Compilation album by GOOD Music
- Released: September 14, 2012
- Recorded: 2011–2012
- Genre: Hip-hop
- Length: 54:31
- Labels: GOOD; Def Jam;
- Producers: Kanye West; Andrew "Pop" Wansel; Anthony Kilhoffer; Boogz & Tapez; Dan Black; Hit-Boy; Hudson Mohawke; Illmind; Jeff Bhasker; Ken Lewis; Lifted; Mano; Mannie Fresh; Mike Dean; Oakwud; Tommy Brown; Travis Scott; The Twilite Tone; Young Chop;

Kanye West chronology
| Watch the Throne (2011) | Cruel Summer (2012) | Yeezus (2013) |

Singles from Cruel Summer
- "Mercy" Released: April 3, 2012; "Cold" Released: April 17, 2012; "New God Flow" Released: July 21, 2012; "Clique" Released: September 6, 2012;

= Cruel Summer (GOOD Music album) =

Kanye West Presents: GOOD Music – Cruel Summer, commonly referred to simply as Cruel Summer, is a compilation album by recording artists of American record label GOOD Music, released on September 14, 2012, by the label itself and its parent company, Def Jam Recordings. GOOD Music's founder, American rapper Kanye West, first revealed plans for the label's collaborative album in October 2011. It was preceded by four singles—"Mercy", "Cold", "New God Flow", and "Clique"—that saw mixed success on the US Billboard Hot 100 chart.

The album features West himself, alongside the label's then-signees Pusha T, Big Sean, Teyana Taylor, Kid Cudi, John Legend, Common, D'banj and Malik Yusef, as well as affiliates Jay-Z, 2 Chainz, Travis Scott, and Cyhi the Prynce, among others. Production of Cruel Summer was primarily handled by members of GOOD Music's production wing, Very GOOD Beats, which included West, Hit-Boy, Hudson Mohawke, Travis Scott and Lifted, among others.

Cruel Summer received "a fairly lukewarm response" from critics, who commended its hubristic style and the tracks featuring West, but found it uneven as an album. It debuted at number two on the US Billboard 200, selling 205,000 copies in its first week. The album also reached the top 10 of charts in Australia, Canada, Switzerland, and the United Kingdom. As of November 4, 2012, Cruel Summer has sold 389,000 copies, according to Nielsen SoundScan. In 2021, the album was certified Platinum for over 1 million album-equivalent units by the RIAA.
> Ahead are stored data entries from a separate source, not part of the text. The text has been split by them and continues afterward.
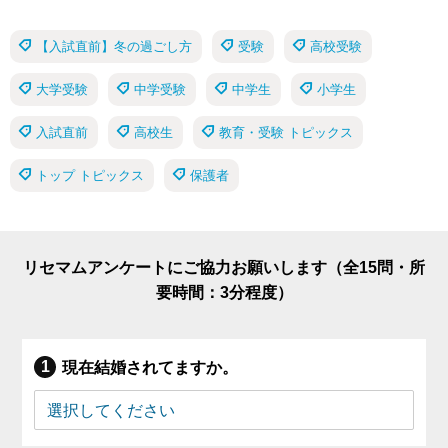
【入試直前】冬の過ごし方
受験
高校受験
大学受験
中学受験
中学生
小学生
入試直前
高校生
教育・受験 トピックス
トップ トピックス
保護者
リセマムアンケートにご協力お願いします（全15問・所
要時間：3分程度）
現在結婚されてますか。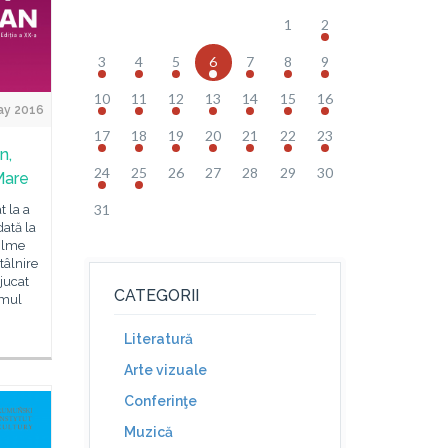
1
2
3
4
5
6
7
8
9
10
11
12
13
14
15
16
ay 2016
17
18
19
20
21
22
23
n,
24
25
26
27
28
29
30
Mare
31
t la a
dată la
filme
ntâlnire
jucat
CATEGORII
lmul
Literatură
Arte vizuale
Conferinţe
Muzică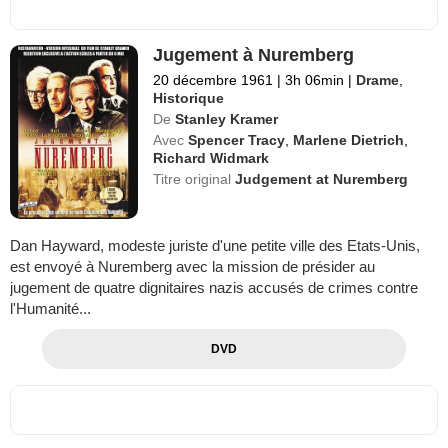
Jugement à Nuremberg
20 décembre 1961
|
3h 06min
|
Drame
,
Historique
De
Stanley Kramer
Avec
Spencer Tracy
,
Marlene Dietrich
,
Richard Widmark
Titre original
Judgement at Nuremberg
Dan Hayward, modeste juriste d'une petite ville des Etats-Unis,
est envoyé à Nuremberg avec la mission de présider au
jugement de quatre dignitaires nazis accusés de crimes contre
l'Humanité...
DVD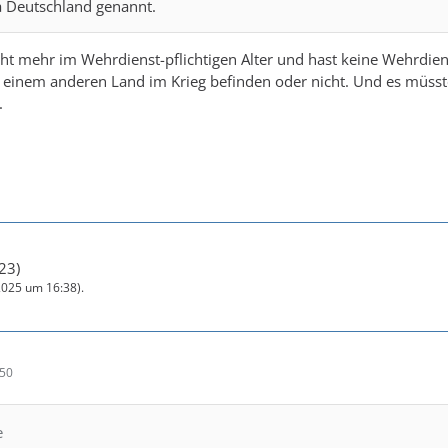
a Deutschland genannt.
icht mehr im Wehrdienst-pflichtigen Alter und hast keine Wehrdienst
t einem anderen Land im Krieg befinden oder nicht. Und es müsste
.
:23
)
2025 um 16:38
).
:50
e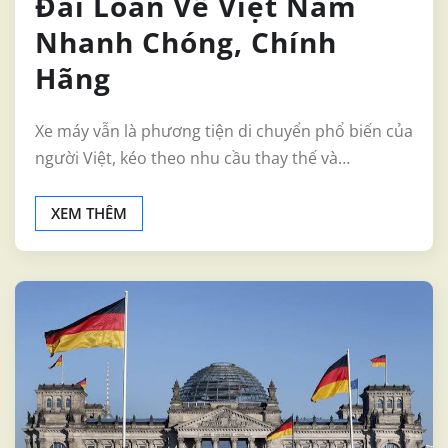
Đài Loan Về Việt Nam
Nhanh Chóng, Chính
Hãng
Xe máy vẫn là phương tiện di chuyển phổ biến của
người Việt, kéo theo nhu cầu thay thế và…
XEM THÊM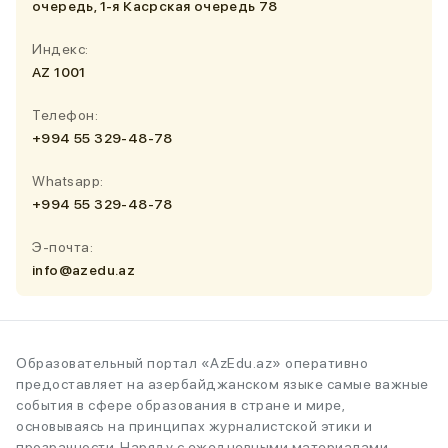
очередь, 1-я Касрская очередь 78
Индекс:
AZ 1001
Телефон:
+994 55 329-48-78
Whatsapp:
+994 55 329-48-78
Э-почта:
info@azedu.az
Образовательный портал «AzEdu.az» оперативно
предоставляет на азербайджанском языке самые важные
события в сфере образования в стране и мире,
основываясь на принципах журналистской этики и
прозрачности. Наряду с ежедневными материалами,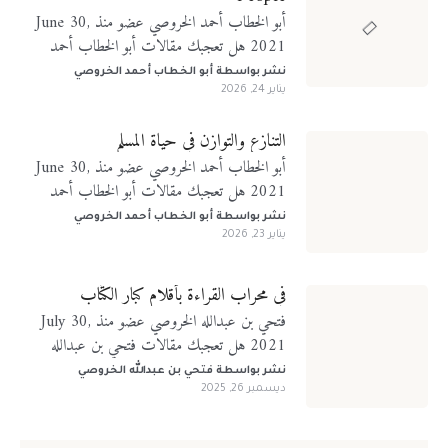
أبو الخطاب أحمد الخروصي عضو منذ June 30,
2021 هل تعجبك مقالات أبو الخطاب أحمد
الخروصي؟ تابعني على منصات التواصل الإجتماعي
نشر بواسطة
أبو الخطاب أحمد الخروصي
يناير 24, 2026
التنازع والتوازن في حياة المسلم
أبو الخطاب أحمد الخروصي عضو منذ June 30,
2021 هل تعجبك مقالات أبو الخطاب أحمد
الخروصي؟ تابعني على منصات التواصل الإجتماعي
نشر بواسطة
أبو الخطاب أحمد الخروصي
يناير 23, 2026
في محراب القراءة بأقلام كبار الكتّاب
فتحي بن عبدالله الخروصي عضو منذ July 30,
2021 هل تعجبك مقالات فتحي بن عبدالله
الخروصي؟ تابعني على منصات التواصل الإجتماعي
نشر بواسطة
فتحي بن عبدالله الخروصي
ديسمبر 26, 2025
A sequel to the album titled Cruel Winter began development sometime in 2016, and while a single for the album ("Champions") was released as promotion, the album was ultimately unfinished and never released. Plans to turn the album into a series of four albums were mentioned in an interview Complex held with Cyhi the Prince, where Cruel Autumn and Cruel Spring were mentioned, although those records never came into fruition. As of 2026, none of the artists featured on the album are still with the label.

==Background and recording==
Kanye West founded the GOOD Music label in 2004. Since the label's inception, multiple acts have been signed to the label, including close collaborators of West such as Kid Cudi, Common, John Legend, Pusha T, Big Sean and Travis Scott. West first announced plans for a GOOD Music album in October 2011 via his Twitter account. Later on May 23, 2012, the title was revealed in part with a film, Cruel Summer, written by Elon Rutberg and produced by Alex Rosenberg, which debuted at the Cannes Film Festival. The album was originally slated for release on August 7, 2012, but underwent several delays.

Pusha T said that he recorded over 20 verses for the album, and a song with Big Sean and Common called "Trash Bags" that was ultimately scrapped. American rapper Azealia Banks also said that she recorded with West earlier in 2012, but her contributions were not included on the album.

== Release ==
Cruel Summer was made available to pre-order on the website of the Japanese branch of retail chain HMV on September 1, 2012, revealing the album's track listing as well as each track's respective performers. The album's artwork was designed by DONDA, West's creative agency.

==Singles==
"Mercy", a collaboration between Kanye West, Big Sean, Pusha T and 2 Chainz, was released as the album's lead single on April 3, 2012. The track was premiered by Funkmaster Flex's Hot 97 radio show and was released onto the Internet the following day onto West's official website. The release of the track continued West's GOOD Fridays, a music giveaway that provided free MP3 downloads every week, which had been on hiatus since December 2010. The song peaked at number 13 on the US Billboard Hot 100 and topped the Billboard Hot R&B/Hip-Hop Songs and Hot Rap Songs charts.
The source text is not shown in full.